How to order search results by a tokenized field


Description

Search results are ordered by relevance by default. This means that the better a document matches the search query, the higher it appears in the search results. In some cases, you might want to order search results by a specific field.

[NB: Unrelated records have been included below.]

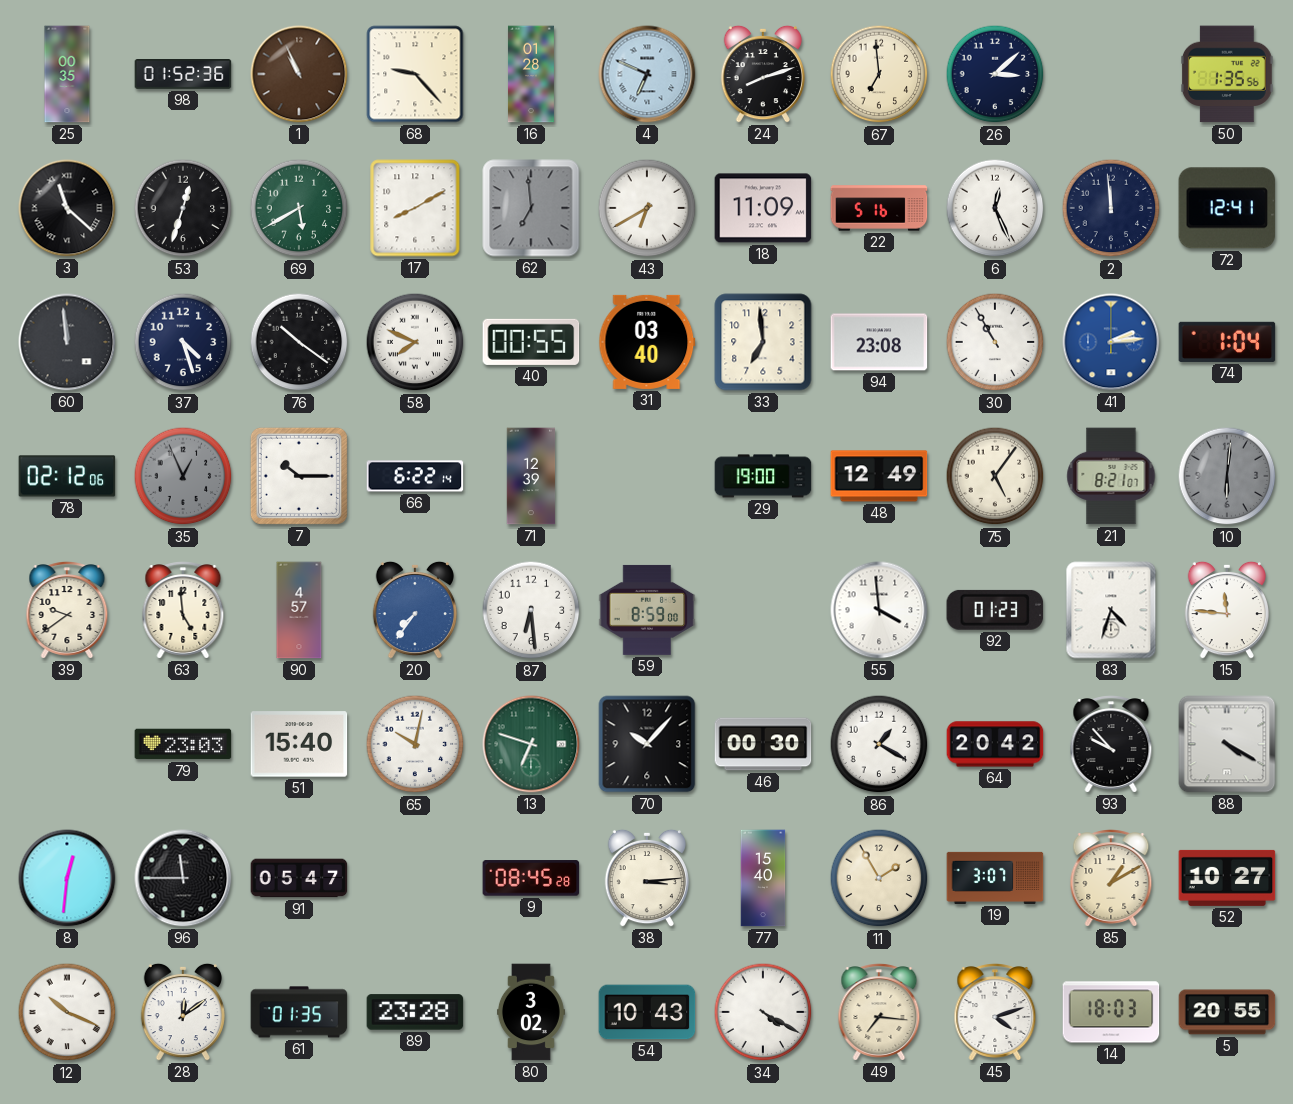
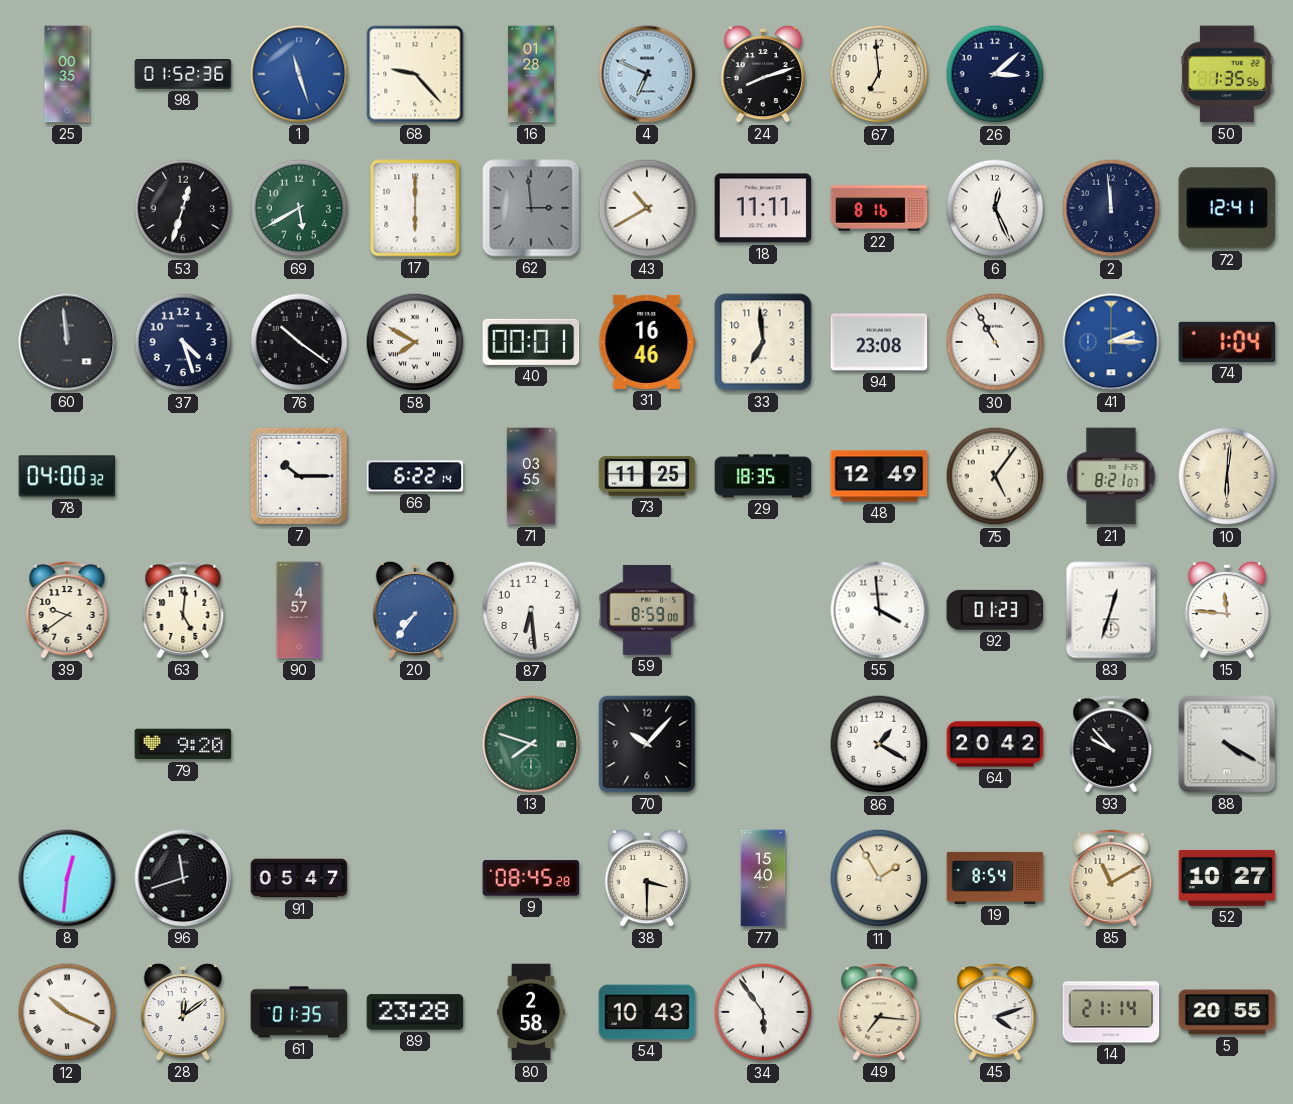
1: 10:56 -> 11:27
1 dial: brown -> blue
3: 11:22 -> none
17: 8:10 -> 6:00
62: 6:59 -> 2:59
43: 6:40 -> 10:40
18: 11:09 -> 11:11
22: 5:16 -> 8:16
58: 7:49 -> 7:50
40: 00:55 -> 00:01
31: 03:40 -> 16:46
41: 2:14 -> 2:15
78: 02:12 -> 04:00
35: 12:56 -> none
71: 12:39 -> 03:55
73: none -> 11:25
29: 19:00 -> 18:35
10 dial: grey -> cream
63: 4:59 -> 5:01
83: 4:33 -> 12:33
79: 23:03 -> 9:20
51: 15:40 -> none
65: 10:02 -> none
13: 6:48 -> 7:48
46: 00:30 -> none
96: 11:45 -> 11:42
38: 3:14 -> 3:30
19: 3:07 -> 8:54
85: 1:10 -> 11:10
80: 3:02 -> 2:58
34: 4:20 -> 5:54
14: 18:03 -> 21:14
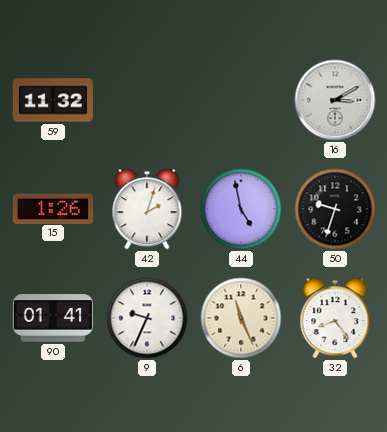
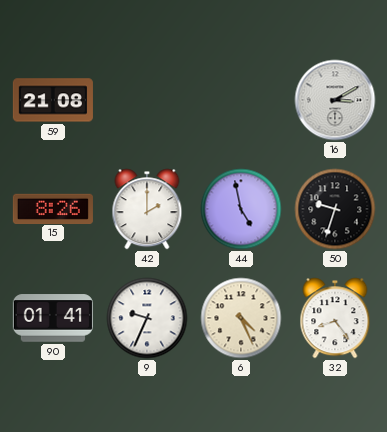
59: 11:32 -> 21:08
15: 1:26 -> 8:26
42: 2:03 -> 2:00
6: 11:26 -> 4:26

Example 1 - sorting by an item field:

We can use the Title field as an example. Title is a default Sitecore XP field. It is defined in Solr configuration as a text field:

<fieldNames hint="raw:AddFieldByFieldName">
  <field fieldName="title" returnType="text" />
</fieldNames>

Text fields are mapped to dynamic Solr fields:

<typeMatches hint="raw:AddTypeMatch">
    <typeMatch typeName="text" type="System.String" fieldNameFormat="{0}_t" cultureFormat="_{1}"  
     settingType="Sitecore.ContentSearch.SolrProvider.SolrSearchFieldConfiguration, Sitecore.ContentSearch.SolrProvider" />
</typematches>

Dynamic fields are defined in the Solr schema file and are mapped to the text_general field type (or a culture-specific equivalent):

<dynamicField name="*_t" type="text_general" indexed="true" stored="true"/>
<dynamicField name="*_t_en" type="text_general" indexed="true" stored="true"/>
<dynamicField name="*_t_da" type="text_da" indexed="true" stored="true"/>

Example 2 - sorting by a special field:

Special index fields are based on Sitecore XP system fields. They usually have one or two underscores at the beginning of the field name. Such fields are defined directly in the Solr schema, for example:

<field name="_name" type="text_general" indexed="true" stored="true"/>

The challenge

In both cases, the field type definition does not include docValues and uses StandardTokenizerFactory. Tokenizers split the input value into terms. The StandardTokenizerFactory usually produces multiple terms per field:

<fieldType name="text_general" class="solr.TextField" positionIncrementGap="100" multiValued="false">
  <analyzer type="index">
    <tokenizer class="solr.StandardTokenizerFactory"/>
    <filter class="solr.StopFilterFactory" words="stopwords.txt" ignoreCase="true"/>
    <filter class="solr.LowerCaseFilterFactory"/>
  </analyzer>
  <analyzer type="query">
    <tokenizer class="solr.StandardTokenizerFactory"/>
    <filter class="solr.StopFilterFactory" words="stopwords.txt" ignoreCase="true"/>
    <filter class="solr.SynonymFilterFactory" expand="true" ignoreCase="true" synonyms="synonyms.txt"/>
    <filter class="solr.LowerCaseFilterFactory"/>
  </analyzer>
</fieldType>

The Solr search engine cannot guarantee consistent sorting order if field content is parsed into tokens: https://lucene.apache.org/solr/guide/6_6/common-query-parameters.html#CommonQueryParameters-ThesortParameter.

Solution

Option 1 - computed index field:

  1. Create a custom computed index field that returns the value of the field that will be used for sorting.
  2. Update search index configuration to include the computed index field. Make sure to use string as a return type.
    <fields hint="raw:AddComputedIndexField">
      <field fieldName="name" returnType="string">Custom.Assembly.ComputedFields.Name,
    Custom.Assembly</field> </fields>
  3. Rebuild the search index.

Option 2 - Solr copy field:

  1. Add a field that will be used for sorting, for example:
    <field name="name" type="lowercase" indexed="true" stored="false"/>
  2. Modify Solr schema to include a copy field, for example:
    <copyField source="_name" dest="name" />
  3. Reload Solr core for the modified schema to take effect.
  4. Restart Sitecore XP to reload the schema from Solr.
  5. Rebuild the search index.